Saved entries
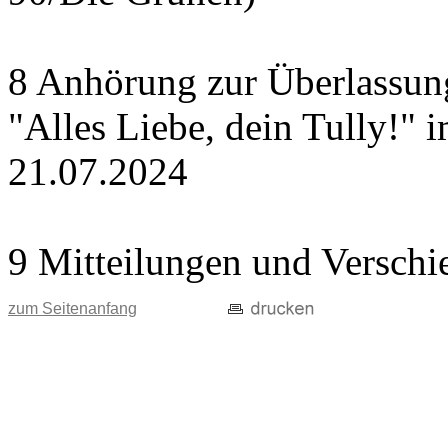
8 Anhörung zur Überlassung
"Alles Liebe, dein Tully!" 
21.07.2024
9 Mitteilungen und Verschi
zum Seitenanfang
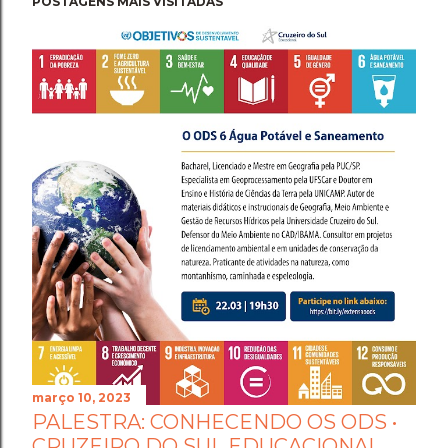
POSTAGENS MAIS VISITADAS
março 10, 2023
PALESTRA: CONHECENDO OS ODS •
CRUZEIRO DO SUL EDUCACIONAL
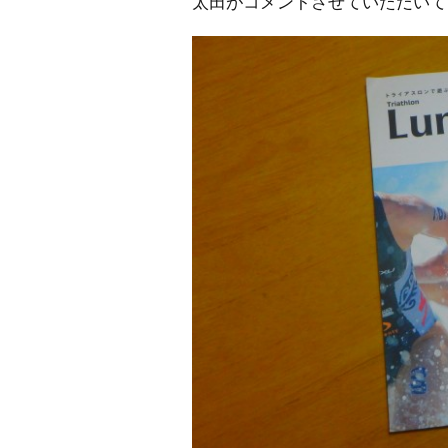
太田がコメントさせていただいて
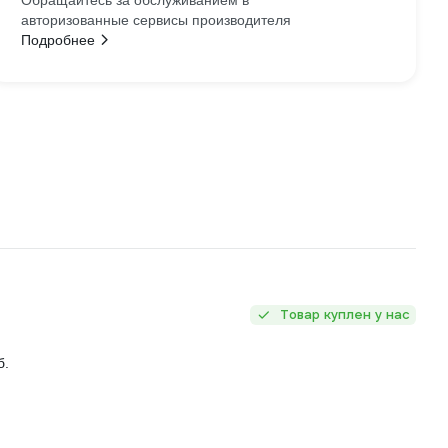
Обращайтесь за обслуживанием в
авторизованные сервисы производителя
Подробнее
Товар куплен у нас
б.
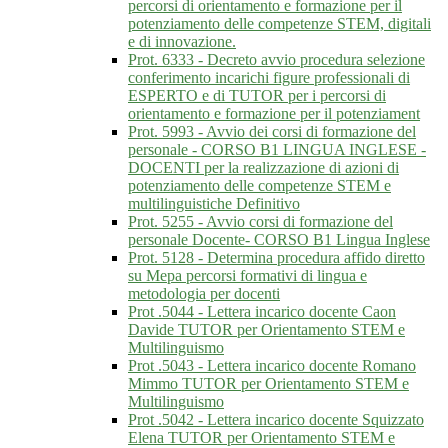
percorsi di orientamento e formazione per il
potenziamento delle competenze STEM, digitali
e di innovazione.
Prot. 6333 - Decreto avvio procedura selezione
conferimento incarichi figure professionali di
ESPERTO e di TUTOR per i percorsi di
orientamento e formazione per il potenziament
Prot. 5993 - Avvio dei corsi di formazione del
personale - CORSO B1 LINGUA INGLESE -
DOCENTI per la realizzazione di azioni di
potenziamento delle competenze STEM e
multilinguistiche Definitivo
Prot. 5255 - Avvio corsi di formazione del
personale Docente- CORSO B1 Lingua Inglese
Prot. 5128 - Determina procedura affido diretto
su Mepa percorsi formativi di lingua e
metodologia per docenti
Prot .5044 - Lettera incarico docente Caon
Davide TUTOR per Orientamento STEM e
Multilinguismo
Prot .5043 - Lettera incarico docente Romano
Mimmo TUTOR per Orientamento STEM e
Multilinguismo
Prot .5042 - Lettera incarico docente Squizzato
Elena TUTOR per Orientamento STEM e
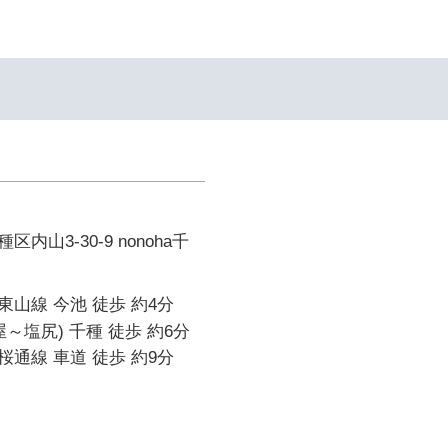
イ
山3-30-9 nonoha千
山線 今池 徒歩 約4分
～塩尻) 千種 徒歩 約6分
通線 車道 徒歩 約9分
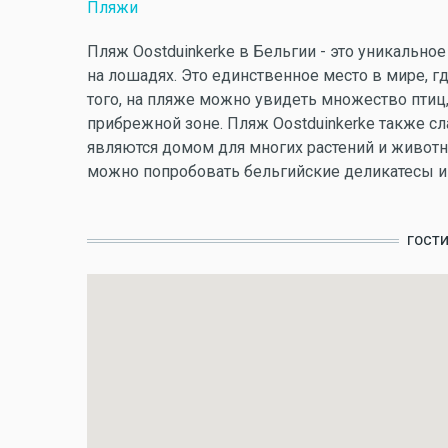
Пляжи
Пляж Oostduinkerke в Бельгии - это уникальн
на лошадях. Это единственное место в мире, г
того, на пляже можно увидеть множество птиц,
прибрежной зоне. Пляж Oostduinkerke также с
являются домом для многих растений и животн
можно попробовать бельгийские деликатесы и 
ГОСТ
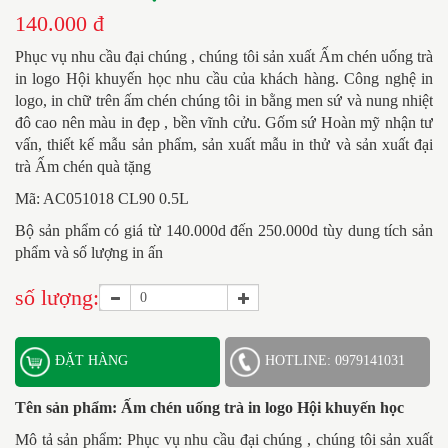
140.000 đ
Phục vụ nhu cầu đại chúng , chúng tôi sản xuất Ấm chén uống trà
in logo Hội khuyến học
nhu cầu của khách hàng. Công nghệ in
logo, in chữ trên ấm chén chúng tôi in bằng men sứ và nung nhiệt
đô cao nên màu in đẹp , bền vĩnh cửu. Gốm sứ Hoàn mỹ nhận tư
vấn, thiết kế mẫu sản phẩm, sản xuất mẫu in thử và sản xuất đại
trà Ấm chén quà tặng
Mã: AC051018 CL90 0.5L
Bộ sản phẩm có giá từ 140.000d đến 250.000d tùy dung tích sản
phẩm và số lượng in ấn
số lượng:
ĐẶT HÀNG
HOTLINE: 0979141031
Tên sản phẩm:
Ấm chén uống trà in logo Hội khuyến học
Mô tả sản phẩm: Phục vụ nhu cầu đại chúng , chúng tôi sản xuất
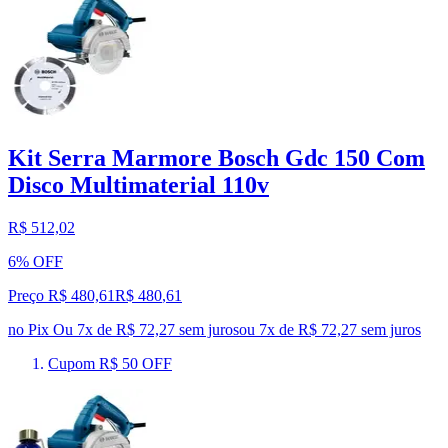
Kit Serra Marmore Bosch Gdc 150 Com
Disco Multimaterial 110v
R$ 512,02
6% OFF
Preço R$ 480,61
R$
480
,
61
no Pix
Ou 7x de R$ 72,27 sem juros
ou
7
x de
R$ 72,27
sem juros
Cupom R$ 50 OFF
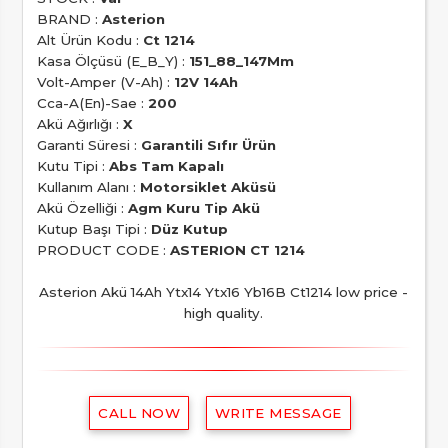
BRAND :
Asterion
Alt Ürün Kodu :
Ct 1214
Kasa Ölçüsü (E_B_Y) :
151_88_147Mm
Volt-Amper (V-Ah) :
12V 14Ah
Cca-A(En)-Sae :
200
Akü Ağırlığı :
X
Garanti Süresi :
Garantili Sıfır Ürün
Kutu Tipi :
Abs Tam Kapalı
Kullanım Alanı :
Motorsiklet Aküsü
Akü Özelliği :
Agm Kuru Tip Akü
Kutup Başı Tipi :
Düz Kutup
PRODUCT CODE :
ASTERION CT 1214
Asterion Akü 14Ah Ytx14 Ytx16 Yb16B Ct1214 low price -
high quality.
CALL NOW
WRITE MESSAGE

WHAT THE EXERCISE ASKS: Which lines of the entries above contain the string "percorsi"? Copy each one.

TASK RESULT:
percorsi di orientamento e formazione per il
ESPERTO e di TUTOR per i percorsi di
su Mepa percorsi formativi di lingua e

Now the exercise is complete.